Cripto expression has not been identified in islets to date, and the Cripto gene was likewise not identified in microarray studies of human islets (14, 15). To further evaluate for Cripto expression, we performed RT-PCR and Western blot analysis in isolated human islets (Figure 1, A and C). Cripto expression was not detected in human islets, whereas PANC-1 cells and HPNE cells showed modest expression. Western blot analysis revealed Cripto protein expression in a breast cancer cell line known to express Cripto at low levels (MCF7) (25). However, no Cripto expression was appreciated in human islets. Our results confirm previous data that Cripto is not expressed in adult human islets.

To further confirm Nodal expression in human islets, we performed immunohistochemistry on normal human pancreas sections with staining of human pancreatic adenocarcinoma sections as a positive control (Figure 2A). Nodal expression was found to be essentially limited to pancreatic islets, confirming our Western blot findings and further explaining the lack of Nodal protein expression seen in whole human pancreas protein lysates in a previous study (24). Further examination with immunofluorescence of normal human pancreas revealed coexpression of Nodal within scattered pancreatic β- and α-cells (Figure 2, B and C). These findings suggest that the manipulation of the Nodal signaling pathway is possible within human islets and may affect human islet physiology.

Figure 2.

Figure 2.

Nodal is expressed in scattered human pancreatic β- and α-cells. A, Left panels, Human pancreatic cancer sections stained for Nodal as positive control (top ×10, bottom ×20). Right panels, Detection of insulin (top) or Nodal (bottom) in consecutive sections in normal human pancreas. B and C, Immunofluorescent staining of human pancreatic islets revealing coexpression of Nodal (red) and insulin (B) and glucagon (C), both green. Scale bar, 50 μM.

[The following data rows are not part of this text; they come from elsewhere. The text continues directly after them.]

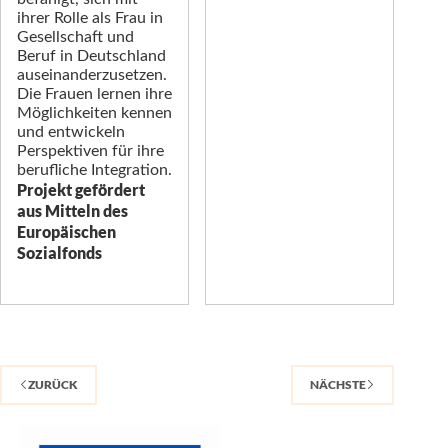
ihrer Rolle als Frau in
Gesellschaft und
Beruf in Deutschland
auseinanderzusetzen.
Die Frauen lernen ihre
Möglichkeiten kennen
und entwickeln
Perspektiven für ihre
berufliche Integration.
Projekt gefördert
aus Mitteln des
Europäischen
Sozialfonds
ZURÜCK
NÄCHSTE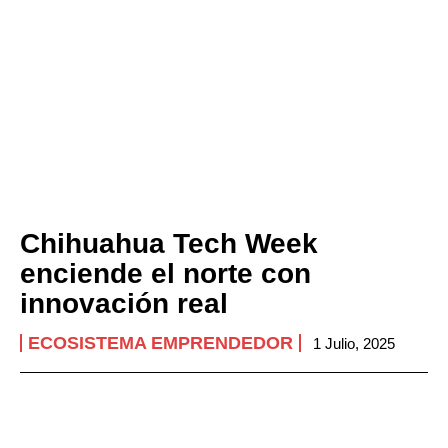
Chihuahua Tech Week
enciende el norte con
innovación real
ECOSISTEMA EMPRENDEDOR
1 Julio, 2025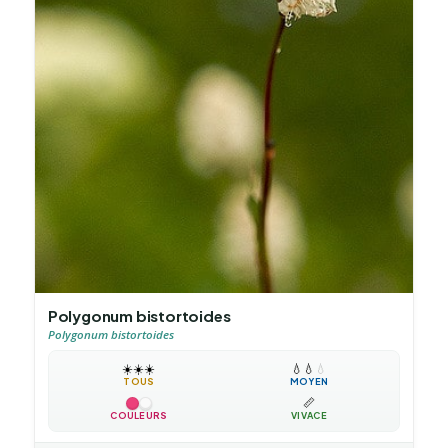
Polygonum bistortoides
Polygonum bistortoides
☀️
☀️
☀️
💧
💧
💧
TOUS
MOYEN
📏
COULEURS
VIVACE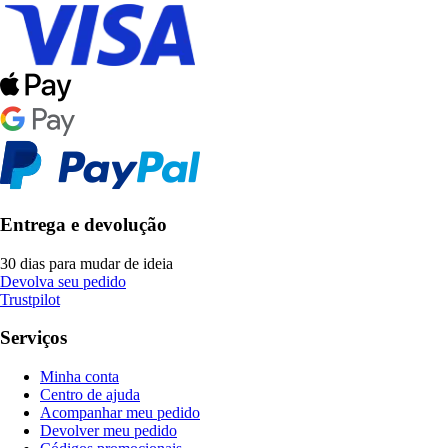
Entrega e devolução
30 dias para mudar de ideia
Devolva seu pedido
Trustpilot
Serviços
Minha conta
Centro de ajuda
Acompanhar meu pedido
Devolver meu pedido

Exogenous Nodal stimulates human β-cell proliferation but inhibits alpha cell proliferation

Flow cytometry analysis was utilized to define the proportion of proliferating β- and α-cells, as measured by BrdU incorporation. Figure 3A illustrates the gating strategy used to gate out live, proliferating β- and α-cells. Human β-cells exposed to high-dose Nodal (10 μg/mL), with or without Cripto, underwent significant proliferation as measured by BrdU incorporation (Figure 3B). Cripto treatment alone did not stimulate β-cell proliferation, and the addition of Cripto to Nodal did not further enhance the β-cell proliferative capacity. Interestingly, α-cell proliferation was inhibited by treatment with Nodal, and this inhibition was not affected by the addition of Cripto (Figure 3C).

Figure 3.

Figure 3.

Nodal stimulates human β-cell proliferation while inhibiting α-cell proliferation. Flow cytometry analysis of human islets trypisinized to single cells after 120 hours of exposure to Cripto (250 ng/mL) and/or Nodal (10 μg/mL). Cells were stained for insulin, glucagon, and BrdU to evaluate for proliferating β- and α-cells in Cripto- and/or Nodal-treated groups compared with controls. A, Gating strategy used for flow cytometry analysis. Viable cells, cells that did not take up Live/Dead stain, were gated for insulin and glucagon positive cells (red arrow). Endocrine cells were further gated for double-positive insulin +/BrdU+ (blue arrow) or glucagon+/BrdU+ (green arrow), indicating the proliferating subset of β and α-cells. (BrdU isotype is shown.) B, Comparison of proliferating β-cells in Cripto- and/or Nodal-treated islets compared with control. A total of 3773 ± 577 β-cells were counted per treatment group per experiment (n = 5). C, Comparison of proliferating α-cells in Cripto- and/or Nodal-treated islets compared with control. A total of 5707 ± 961 α-cells were counted per treatment group per experiment (n = 4). Bars indicate mean ± SEM. *, P < .05.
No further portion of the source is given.